Остановлюсь на важнейшем, как мне думается, вопросе, возникающем вокруг щедринского спектакля. Это — о самой сущности комедийного спектакля, о характере настроений публики, воспринимающей комедию, о смысле русской комедии вообще. В этом отношении «Смерть Пазухина» особенно типичная пьеса.

Недавно один из наших критиков оспаривал мысль Островского, что пьеса без театра безжизненна, что, мол, чтением пьесы можно вполне заменить театр. Как это неверно! И как особенно прав Островский, когда дело касается комедии, и особенно русской комедии! Ничто так мощно и крепко не вскрывает глубоко заложенную в пьесе правду, как театральный смех. Самый опытный режиссер, самый опытный комедийный актер не может при чтении пьесы точно наметить, где публика будет смеяться. Актеры только на публике начинают нащупывать места, возбуждающие смех. И очень часто это бывает ошеломляюще неожиданно. И что самое важное — эта неожиданность вдруг вскрывает истинное, правильное отношение к положениям пьесы и к ее образам. В этом еще далеко не исследованное свойство природы театра.

{128} В «Смерти Пазухина» там, за дверью, лежит покойник. Живоедиха только что голосила над трупом, здесь взрослые сильные люди в сильных страстных сценах рвут друг друга на части, а в зрительном зале не ужас, не сочувствие и не гнев, а неудержимый, непрекращающийся хохот. И чем искреннее, чем ярче идет на сцене борьба не на жизнь, а на смерть, чем меньше актеры «играют» эти хищнические страсти из-за капиталов, тем раскатистее хохот зрителя, тем громче, звенит моральная правда.

Уже после революции мы возобновили «Смерть Пазухина»…[ciii] Пришел зритель еще более непосредственный, чем прежде. Во время четвертого действия одна старая интеллигентская семья в ложе громко возмущалась поведением публики, которая своим смехом якобы профанирует драматичность происходящих событий. И долго пришлось убеждать, что это только здоровая и нужная реакция.

«Смерть Пазухина» был очень полнокровный спектакль, здесь меньше, чем где-нибудь, звучали «чеховские полутона», в плену у которых труппа была долгое время. В Художественном театре постоянно думают о возобновлении комедии Щедрина. Но не так-то легко заменить выбывших исполнителей…[civ]

{129} Из письма Вл. И. Немировича-Данченко к О. С. Бокшанской[cv]
1924. Марта 16.

… В театре нашем держится такое мнение — упорно держится, — что «старики» по приезде могут очень долго играть весь свой репертуар. И «На дне»? — И «На дне»! И все будет делать битковые сборы. И очень долго. И даже доставит настоящие радости. Так надоели все эти потуги создать что-то новое, все эти кривляния и конструктивизмы, что публика обрадуется старым спектаклям Художественного театра. После того, как любимые актеры два года отсутствовали.

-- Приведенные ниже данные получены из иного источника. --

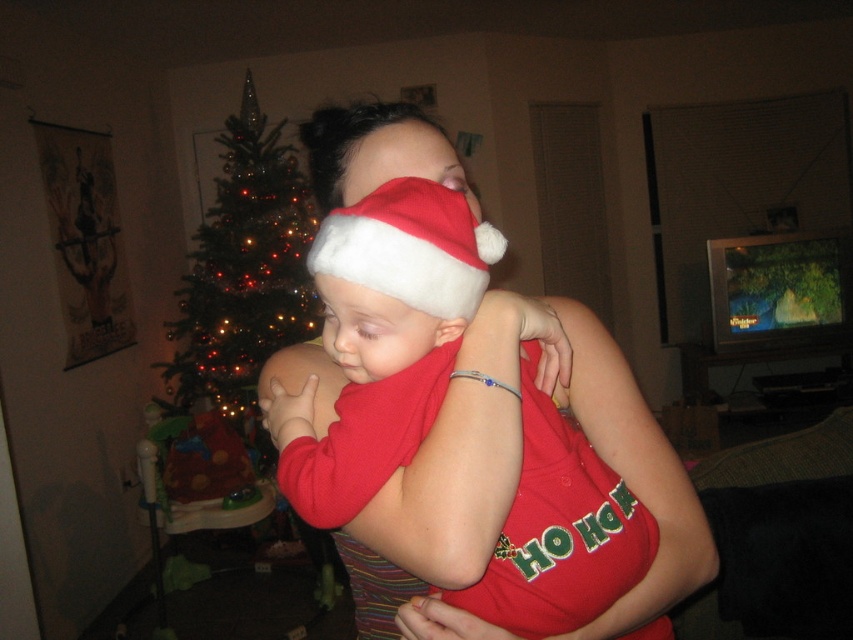 You are a photographer setting up a shot of the festive scene. You need to position a light source to the right of the green artificial christmas tree at left and to the left of the matte red santa hat at center. Is this possible?

The matte red santa hat at center is to the right of the green artificial christmas tree at left, so placing the light source between them would require it to be to the right of the tree and to the left of the hat, which is feasible since they are positioned in that order from left to right.

You are taking a photo with a camera and want to include both the matte red santa hat at center and the woman holding the baby in the frame. Can you fit both in the photo without moving the camera?

The matte red santa hat at center and camera are 26.23 inches apart. Since the distance between them is fixed, you can adjust the camera zoom to ensure both the matte red santa hat at center and the woman holding the baby are in the frame.

From the picture: You are a gift wrapper who needs to choose a hat for a small baby. The matte red santa hat at center and the white fluffy santa hat at center are available. Which hat would be more suitable based on size?

The white fluffy santa hat at center is smaller and would be more suitable for a small baby since the matte red santa hat at center is bigger. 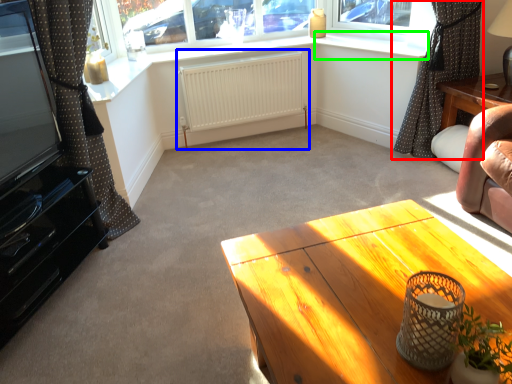 Question: Which object is the farthest from curtain (highlighted by a red box)? Choose among these: radiator (highlighted by a blue box) or window sill (highlighted by a green box).

Choices:
 (A) radiator
 (B) window sill

Answer: (A) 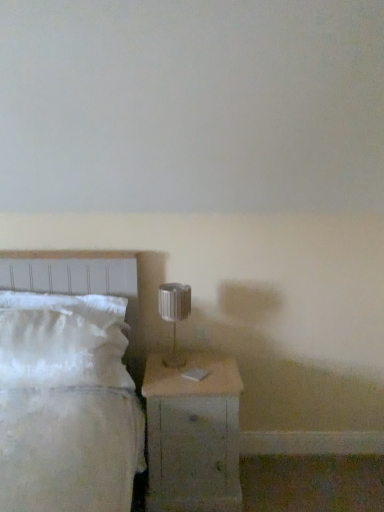 Question: Is white soft bed at left completely or partially outside of wooden nightstand at lower right?

Choices:
 (A) no
 (B) yes

Answer: (B)

Question: From a real-world perspective, is white soft bed at left physically above wooden nightstand at lower right?

Choices:
 (A) yes
 (B) no

Answer: (A)

Question: Can you confirm if white soft bed at left is shorter than wooden nightstand at lower right?

Choices:
 (A) no
 (B) yes

Answer: (A)

Question: From the image's perspective, is white soft bed at left above wooden nightstand at lower right?

Choices:
 (A) no
 (B) yes

Answer: (B)

Question: Can you confirm if white soft bed at left is positioned to the left of wooden nightstand at lower right?

Choices:
 (A) yes
 (B) no

Answer: (A)

Question: Is point 8,281 positioned closer to the camera than point 193,481?

Choices:
 (A) closer
 (B) farther

Answer: (B)

Question: Considering the positions of white soft bed at left and wooden nightstand at lower right in the image, is white soft bed at left bigger or smaller than wooden nightstand at lower right?

Choices:
 (A) small
 (B) big

Answer: (B)

Question: Visually, is white soft bed at left positioned to the left or to the right of wooden nightstand at lower right?

Choices:
 (A) left
 (B) right

Answer: (A)

Question: Is white soft bed at left inside or outside of wooden nightstand at lower right?

Choices:
 (A) outside
 (B) inside

Answer: (A)

Question: From a real-world perspective, relative to white fluffy pillow at left, is wooden nightstand at lower right vertically above or below?

Choices:
 (A) below
 (B) above

Answer: (A)

Question: Based on their sizes in the image, would you say wooden nightstand at lower right is bigger or smaller than white fluffy pillow at left?

Choices:
 (A) big
 (B) small

Answer: (A)

Question: Is point (160, 377) positioned closer to the camera than point (33, 379)?

Choices:
 (A) closer
 (B) farther

Answer: (B)

Question: From their relative heights in the image, would you say wooden nightstand at lower right is taller or shorter than white fluffy pillow at left?

Choices:
 (A) tall
 (B) short

Answer: (A)

Question: Does point (170, 317) appear closer or farther from the camera than point (39, 384)?

Choices:
 (A) farther
 (B) closer

Answer: (A)

Question: From their relative heights in the image, would you say metallic silver table lamp at center is taller or shorter than white fluffy pillow at left?

Choices:
 (A) short
 (B) tall

Answer: (A) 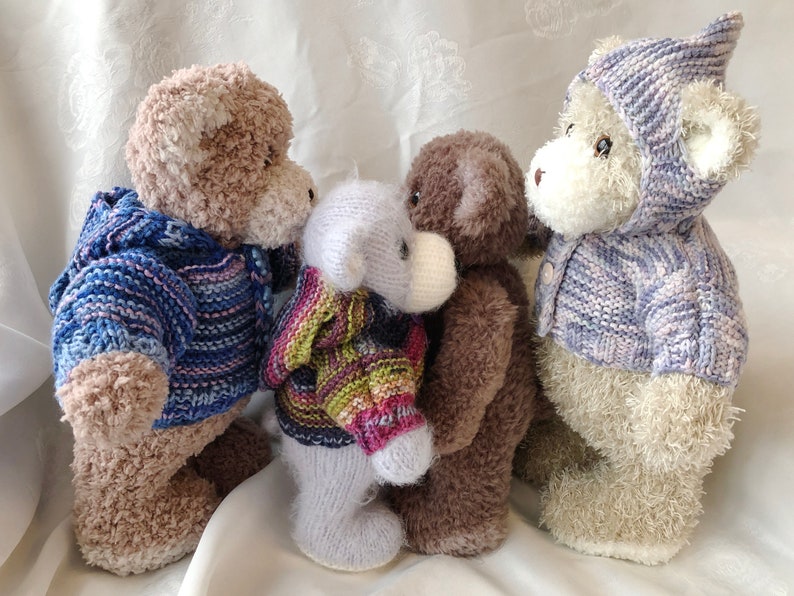 Image resolution: width=794 pixels, height=596 pixels. In order to click on teddy bear in this screenshot , I will do `click(202, 524)`, `click(478, 340)`, `click(592, 383)`, `click(368, 339)`, `click(198, 297)`. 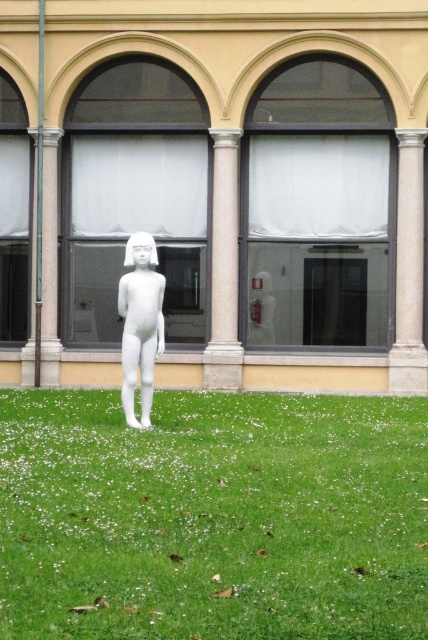 You are an architect inspecting a sculpture garden. You notice two pillars at the center of the garden, the white marble pillar at center and the smooth stone pillar at center. Which pillar is taller?

The smooth stone pillar at center is taller than the white marble pillar at center.

Looking at this image, you are a gardener who needs to water the green grass at center and the white matte sculpture at center. Which object should you water first if you start from the base of the sculpture and move downward?

You should water the green grass at center first because it is located below the white matte sculpture at center, so you would naturally move downward from the sculpture to the grass. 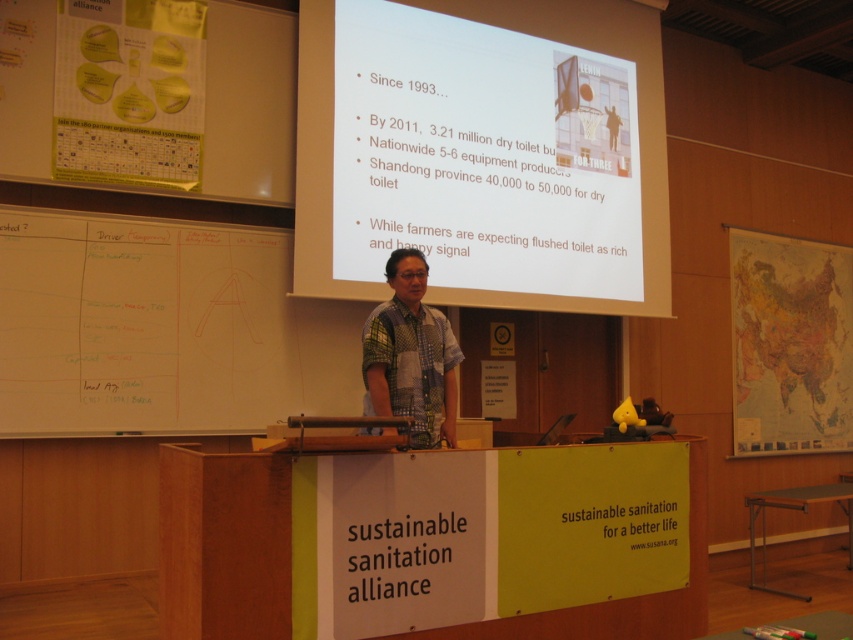 Question: Estimate the real-world distances between objects in this image. Which object is farther from the white matte projector screen at upper center?

Choices:
 (A) printed cotton shirt at center
 (B) wooden podium at center

Answer: (B)

Question: Which point appears farthest from the camera in this image?

Choices:
 (A) (692, 516)
 (B) (368, 230)

Answer: (B)

Question: Which is nearer to the white matte projector screen at upper center?

Choices:
 (A) whiteboard at left
 (B) wooden podium at center

Answer: (A)

Question: From the image, what is the correct spatial relationship of white matte projector screen at upper center in relation to wooden podium at center?

Choices:
 (A) right
 (B) left

Answer: (A)

Question: Does white matte projector screen at upper center have a lesser width compared to wooden podium at center?

Choices:
 (A) yes
 (B) no

Answer: (B)

Question: Considering the relative positions of white matte projector screen at upper center and printed cotton shirt at center in the image provided, where is white matte projector screen at upper center located with respect to printed cotton shirt at center?

Choices:
 (A) below
 (B) above

Answer: (B) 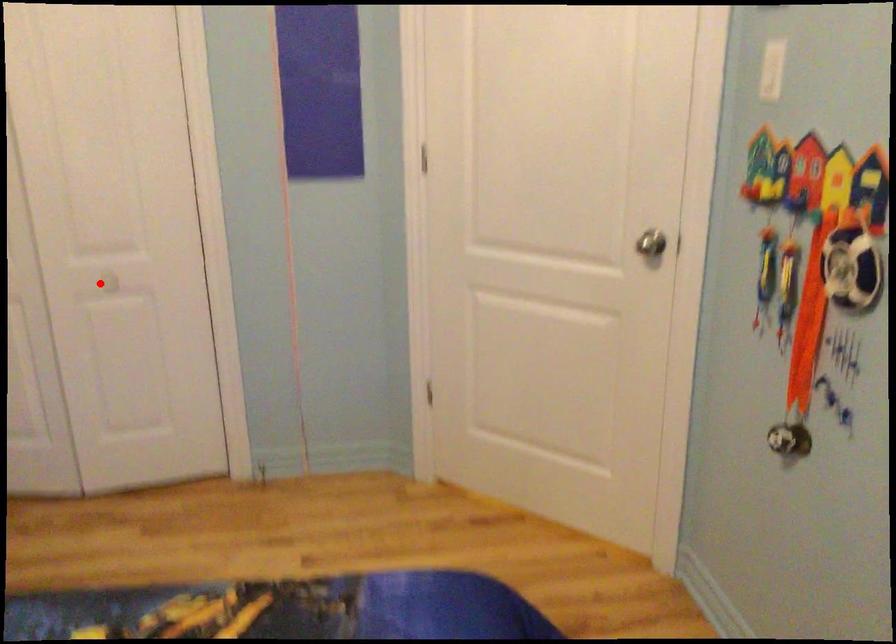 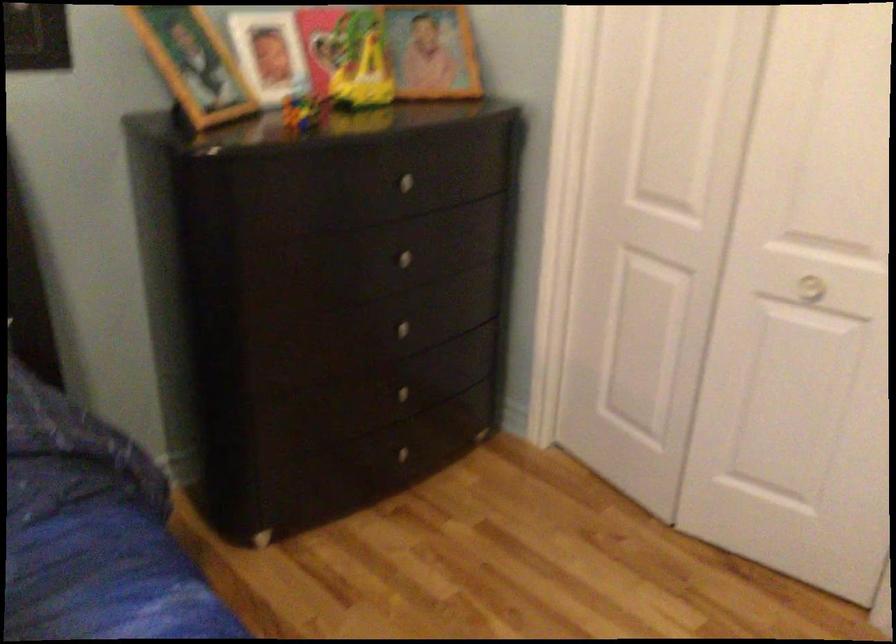 In the second image, find the point that corresponds to the highlighted location in the first image.

(810, 288) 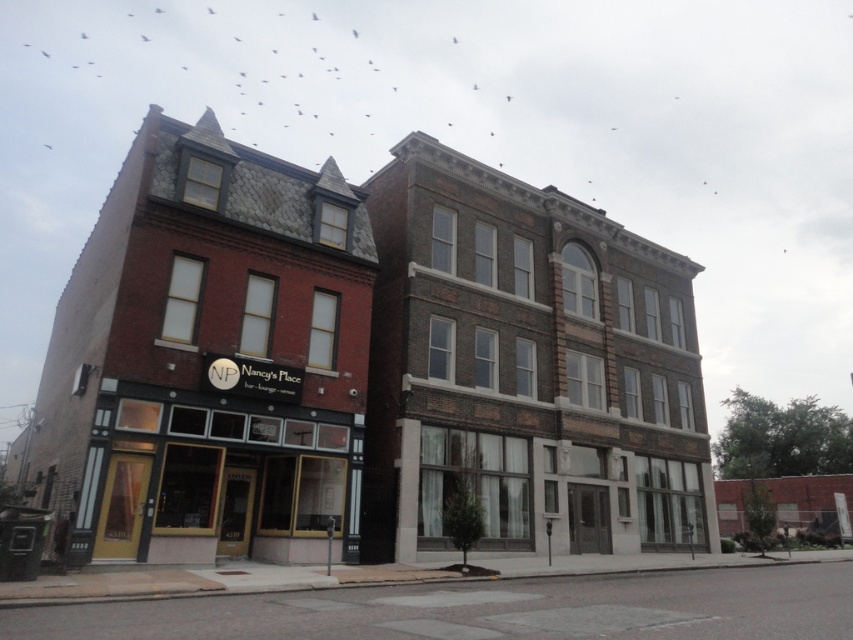 Does point (416, 332) come in front of point (292, 417)?

That is False.

I want to click on brick building at center, so [363, 364]. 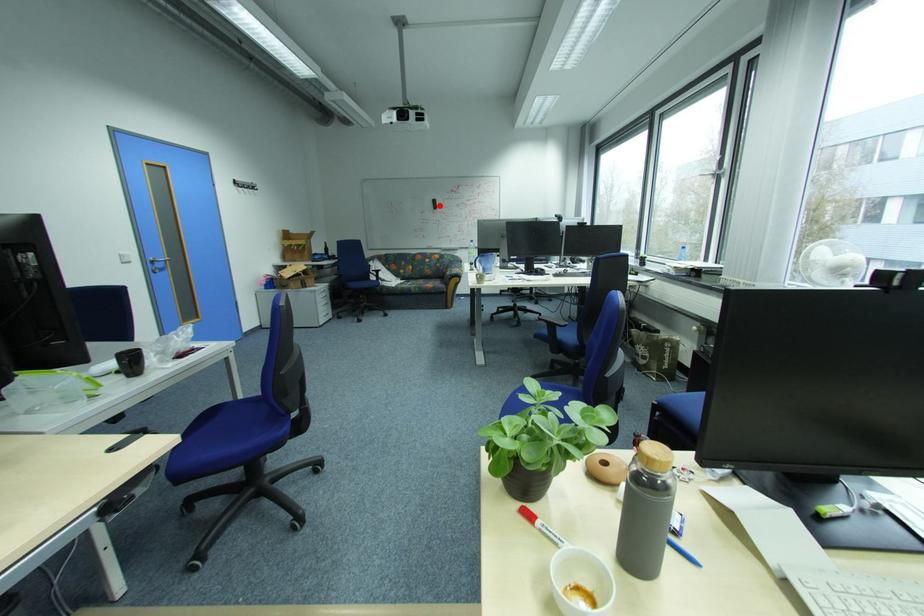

И многое в этом верно. И, конечно, до некоторой степени надо это обстоятельство использовать. Было бы малодушно и глупо махнуть рукой на все наши завоевания, порвать с ними и броситься навстречу тому, что, действительно, во многом обнаружило бессилие и что даже, может быть, нам не по природе. Нельзя с бацу разрывать со старым и нельзя бросаться в объятия всего молодого, что попадется. Надо твердо уяснить себе (для себя я эту работу проделал), что именно есть настоящего и в нашем, Художественного театра, искусстве вообще и в нашем старом репертуаре в частности. И то и другое должно быть сохранено. Но для того, чтобы сохранить нечто прекрасное в огромном накопившемся материале, в груду которого попало и огромное количество мусора и старья, ветхости, надо не просто механически разделить груду на несколько куч, годных и негодных, а выбрать хорошее, годное, выудить, отчленить, отобрать, очистить от мусора. Практически это означает, что надо не просто — эту пьесу оставить, а эту отбросить, а даже ту, которую можно и стоит оставить, очистить (разумеется, без глубоких поранений) от того, что портило {130} наше искусство и что непозволительно сейчас. Только с таким подходом — очень строгим, взыскательным — можно принять старый репертуар.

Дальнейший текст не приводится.